Jun 21 2010
New, breakthrough research on quantum dots suggests that the efficiency of the conventional solar cells can be raised from the present 30% to more than 60%. Xiaoyang Zhu and the team at The University of Texas at Austin have identified a new method to capture the excess solar energy for producing highly efficient solar cells. The results of the experiment have been published in the weekly Science journal.
Xiaoyang Zhu and colleagues discovered that hot electrons can be transferred from photo-excited lead selenide nanocrystals to an electron conductor made of titanium dioxide. Their discovery points the way toward more efficient solar cells.
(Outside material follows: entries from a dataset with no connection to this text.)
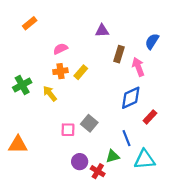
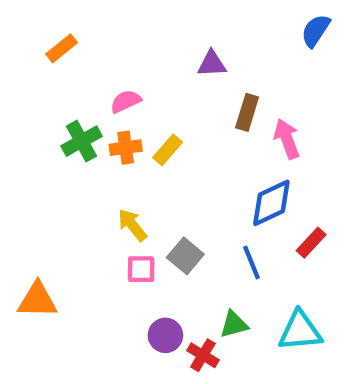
blue semicircle: (152, 41) -> (316, 31), moved
green cross: (22, 85) -> (82, 141), moved
yellow arrow: (50, 93) -> (132, 225), moved
blue line: (126, 138) -> (252, 263), moved

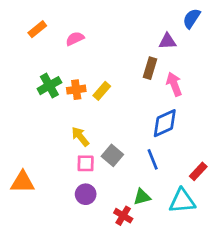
purple triangle: (212, 64) -> (167, 41), moved
pink semicircle: (126, 101) -> (75, 39), moved
red rectangle: (311, 243) -> (198, 171), moved
purple circle: (165, 335) -> (86, 194), moved

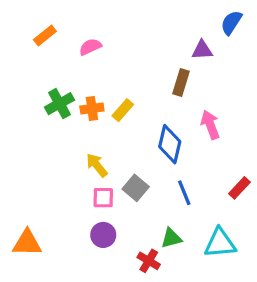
pink arrow: (174, 84) -> (210, 125), moved
blue diamond: (165, 123) -> (170, 144), moved, turned -52
red rectangle: (198, 171) -> (239, 188), moved
orange triangle: (23, 182) -> (27, 243), moved

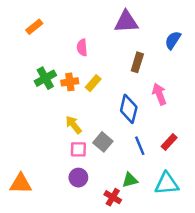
blue semicircle: (231, 23) -> (173, 40), moved
pink semicircle: (90, 47) -> (82, 48), moved, turned -70
purple triangle: (202, 50) -> (126, 22), moved, size x1.5
red rectangle: (239, 188) -> (169, 142), moved

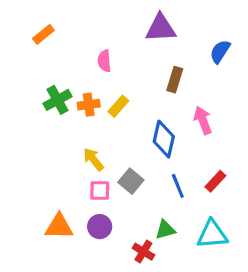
orange triangle: (21, 184) -> (59, 227), moved

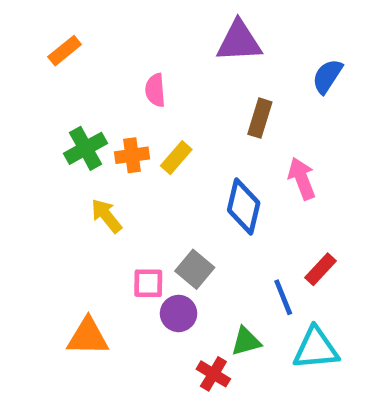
yellow arrow: (93, 159) -> (106, 216), moved
blue line: (178, 186) -> (283, 297), moved
purple circle: (100, 227) -> (179, 313), moved

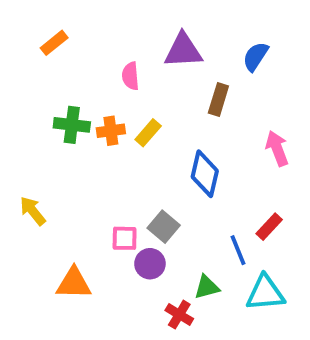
purple triangle: (239, 41) -> (183, 51), moved
blue semicircle: (327, 76) -> (256, 56), moved
green cross: (85, 148) -> (72, 125), turned 36
pink arrow: (302, 179) -> (277, 148), moved
yellow arrow: (106, 216) -> (33, 211), moved

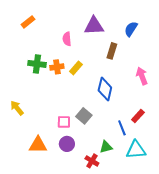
purple circle: (150, 264) -> (67, 144), moved

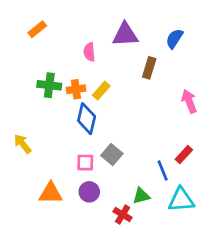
blue diamond: (105, 89) -> (87, 119), moved

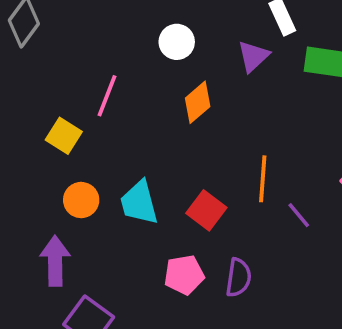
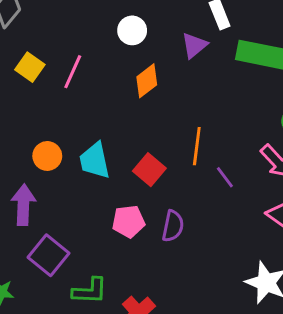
yellow square: (64, 136) -> (30, 67), moved

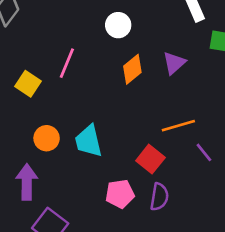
purple triangle: (194, 45) -> (174, 63), moved
yellow square: (30, 67) -> (28, 84), moved
orange line: (197, 146) -> (178, 126), turned 68
red square: (149, 170) -> (150, 159), moved

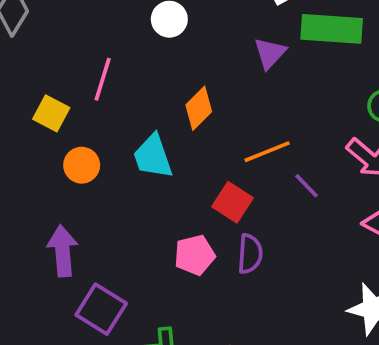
purple triangle: (174, 63) -> (270, 53), moved
orange diamond: (132, 69) -> (199, 108), moved
orange circle: (47, 138) -> (82, 165), moved
cyan trapezoid: (88, 141) -> (153, 156), moved

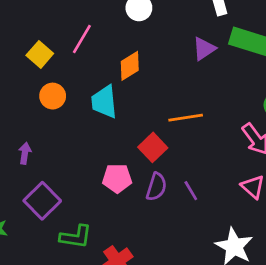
orange diamond: (199, 108) -> (130, 66), moved
purple line: (306, 186) -> (191, 191), moved
purple arrow: (63, 251) -> (25, 153), size x0.6

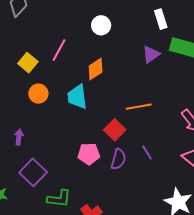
purple line: (191, 191) -> (147, 152), moved

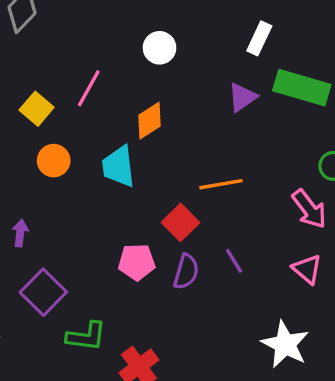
white rectangle: (161, 19) -> (259, 38), turned 42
The current series of silicon solar cells offer a maximum efficiency of 31% as most of the solar energy is too high to be converted into electricity. This excess solar energy is usually lost as heat. However, if this energy is captured, then the efficiency of the solar cells can be increased as much as 66%.
Xiaoyang Zhu, Director of the Center for Materials Chemistry and Professor of Chemistry, said that advanced solar cells can be created by adopting two steps, which is reducing the cooling speed of the hot electrons and capturing those electrons before they lose their energy.
The research team used lead selenide nanocrystals for the former step and an electron conductor made of titanium dioxide for the latter step.
Zhu informed that although the experiment is a significant breakthrough, more science and engineering expertise is needed to produce high-efficiency solar cells. Zhu is also exploring the option for reducing the additional energy lost in electrical conducting wires.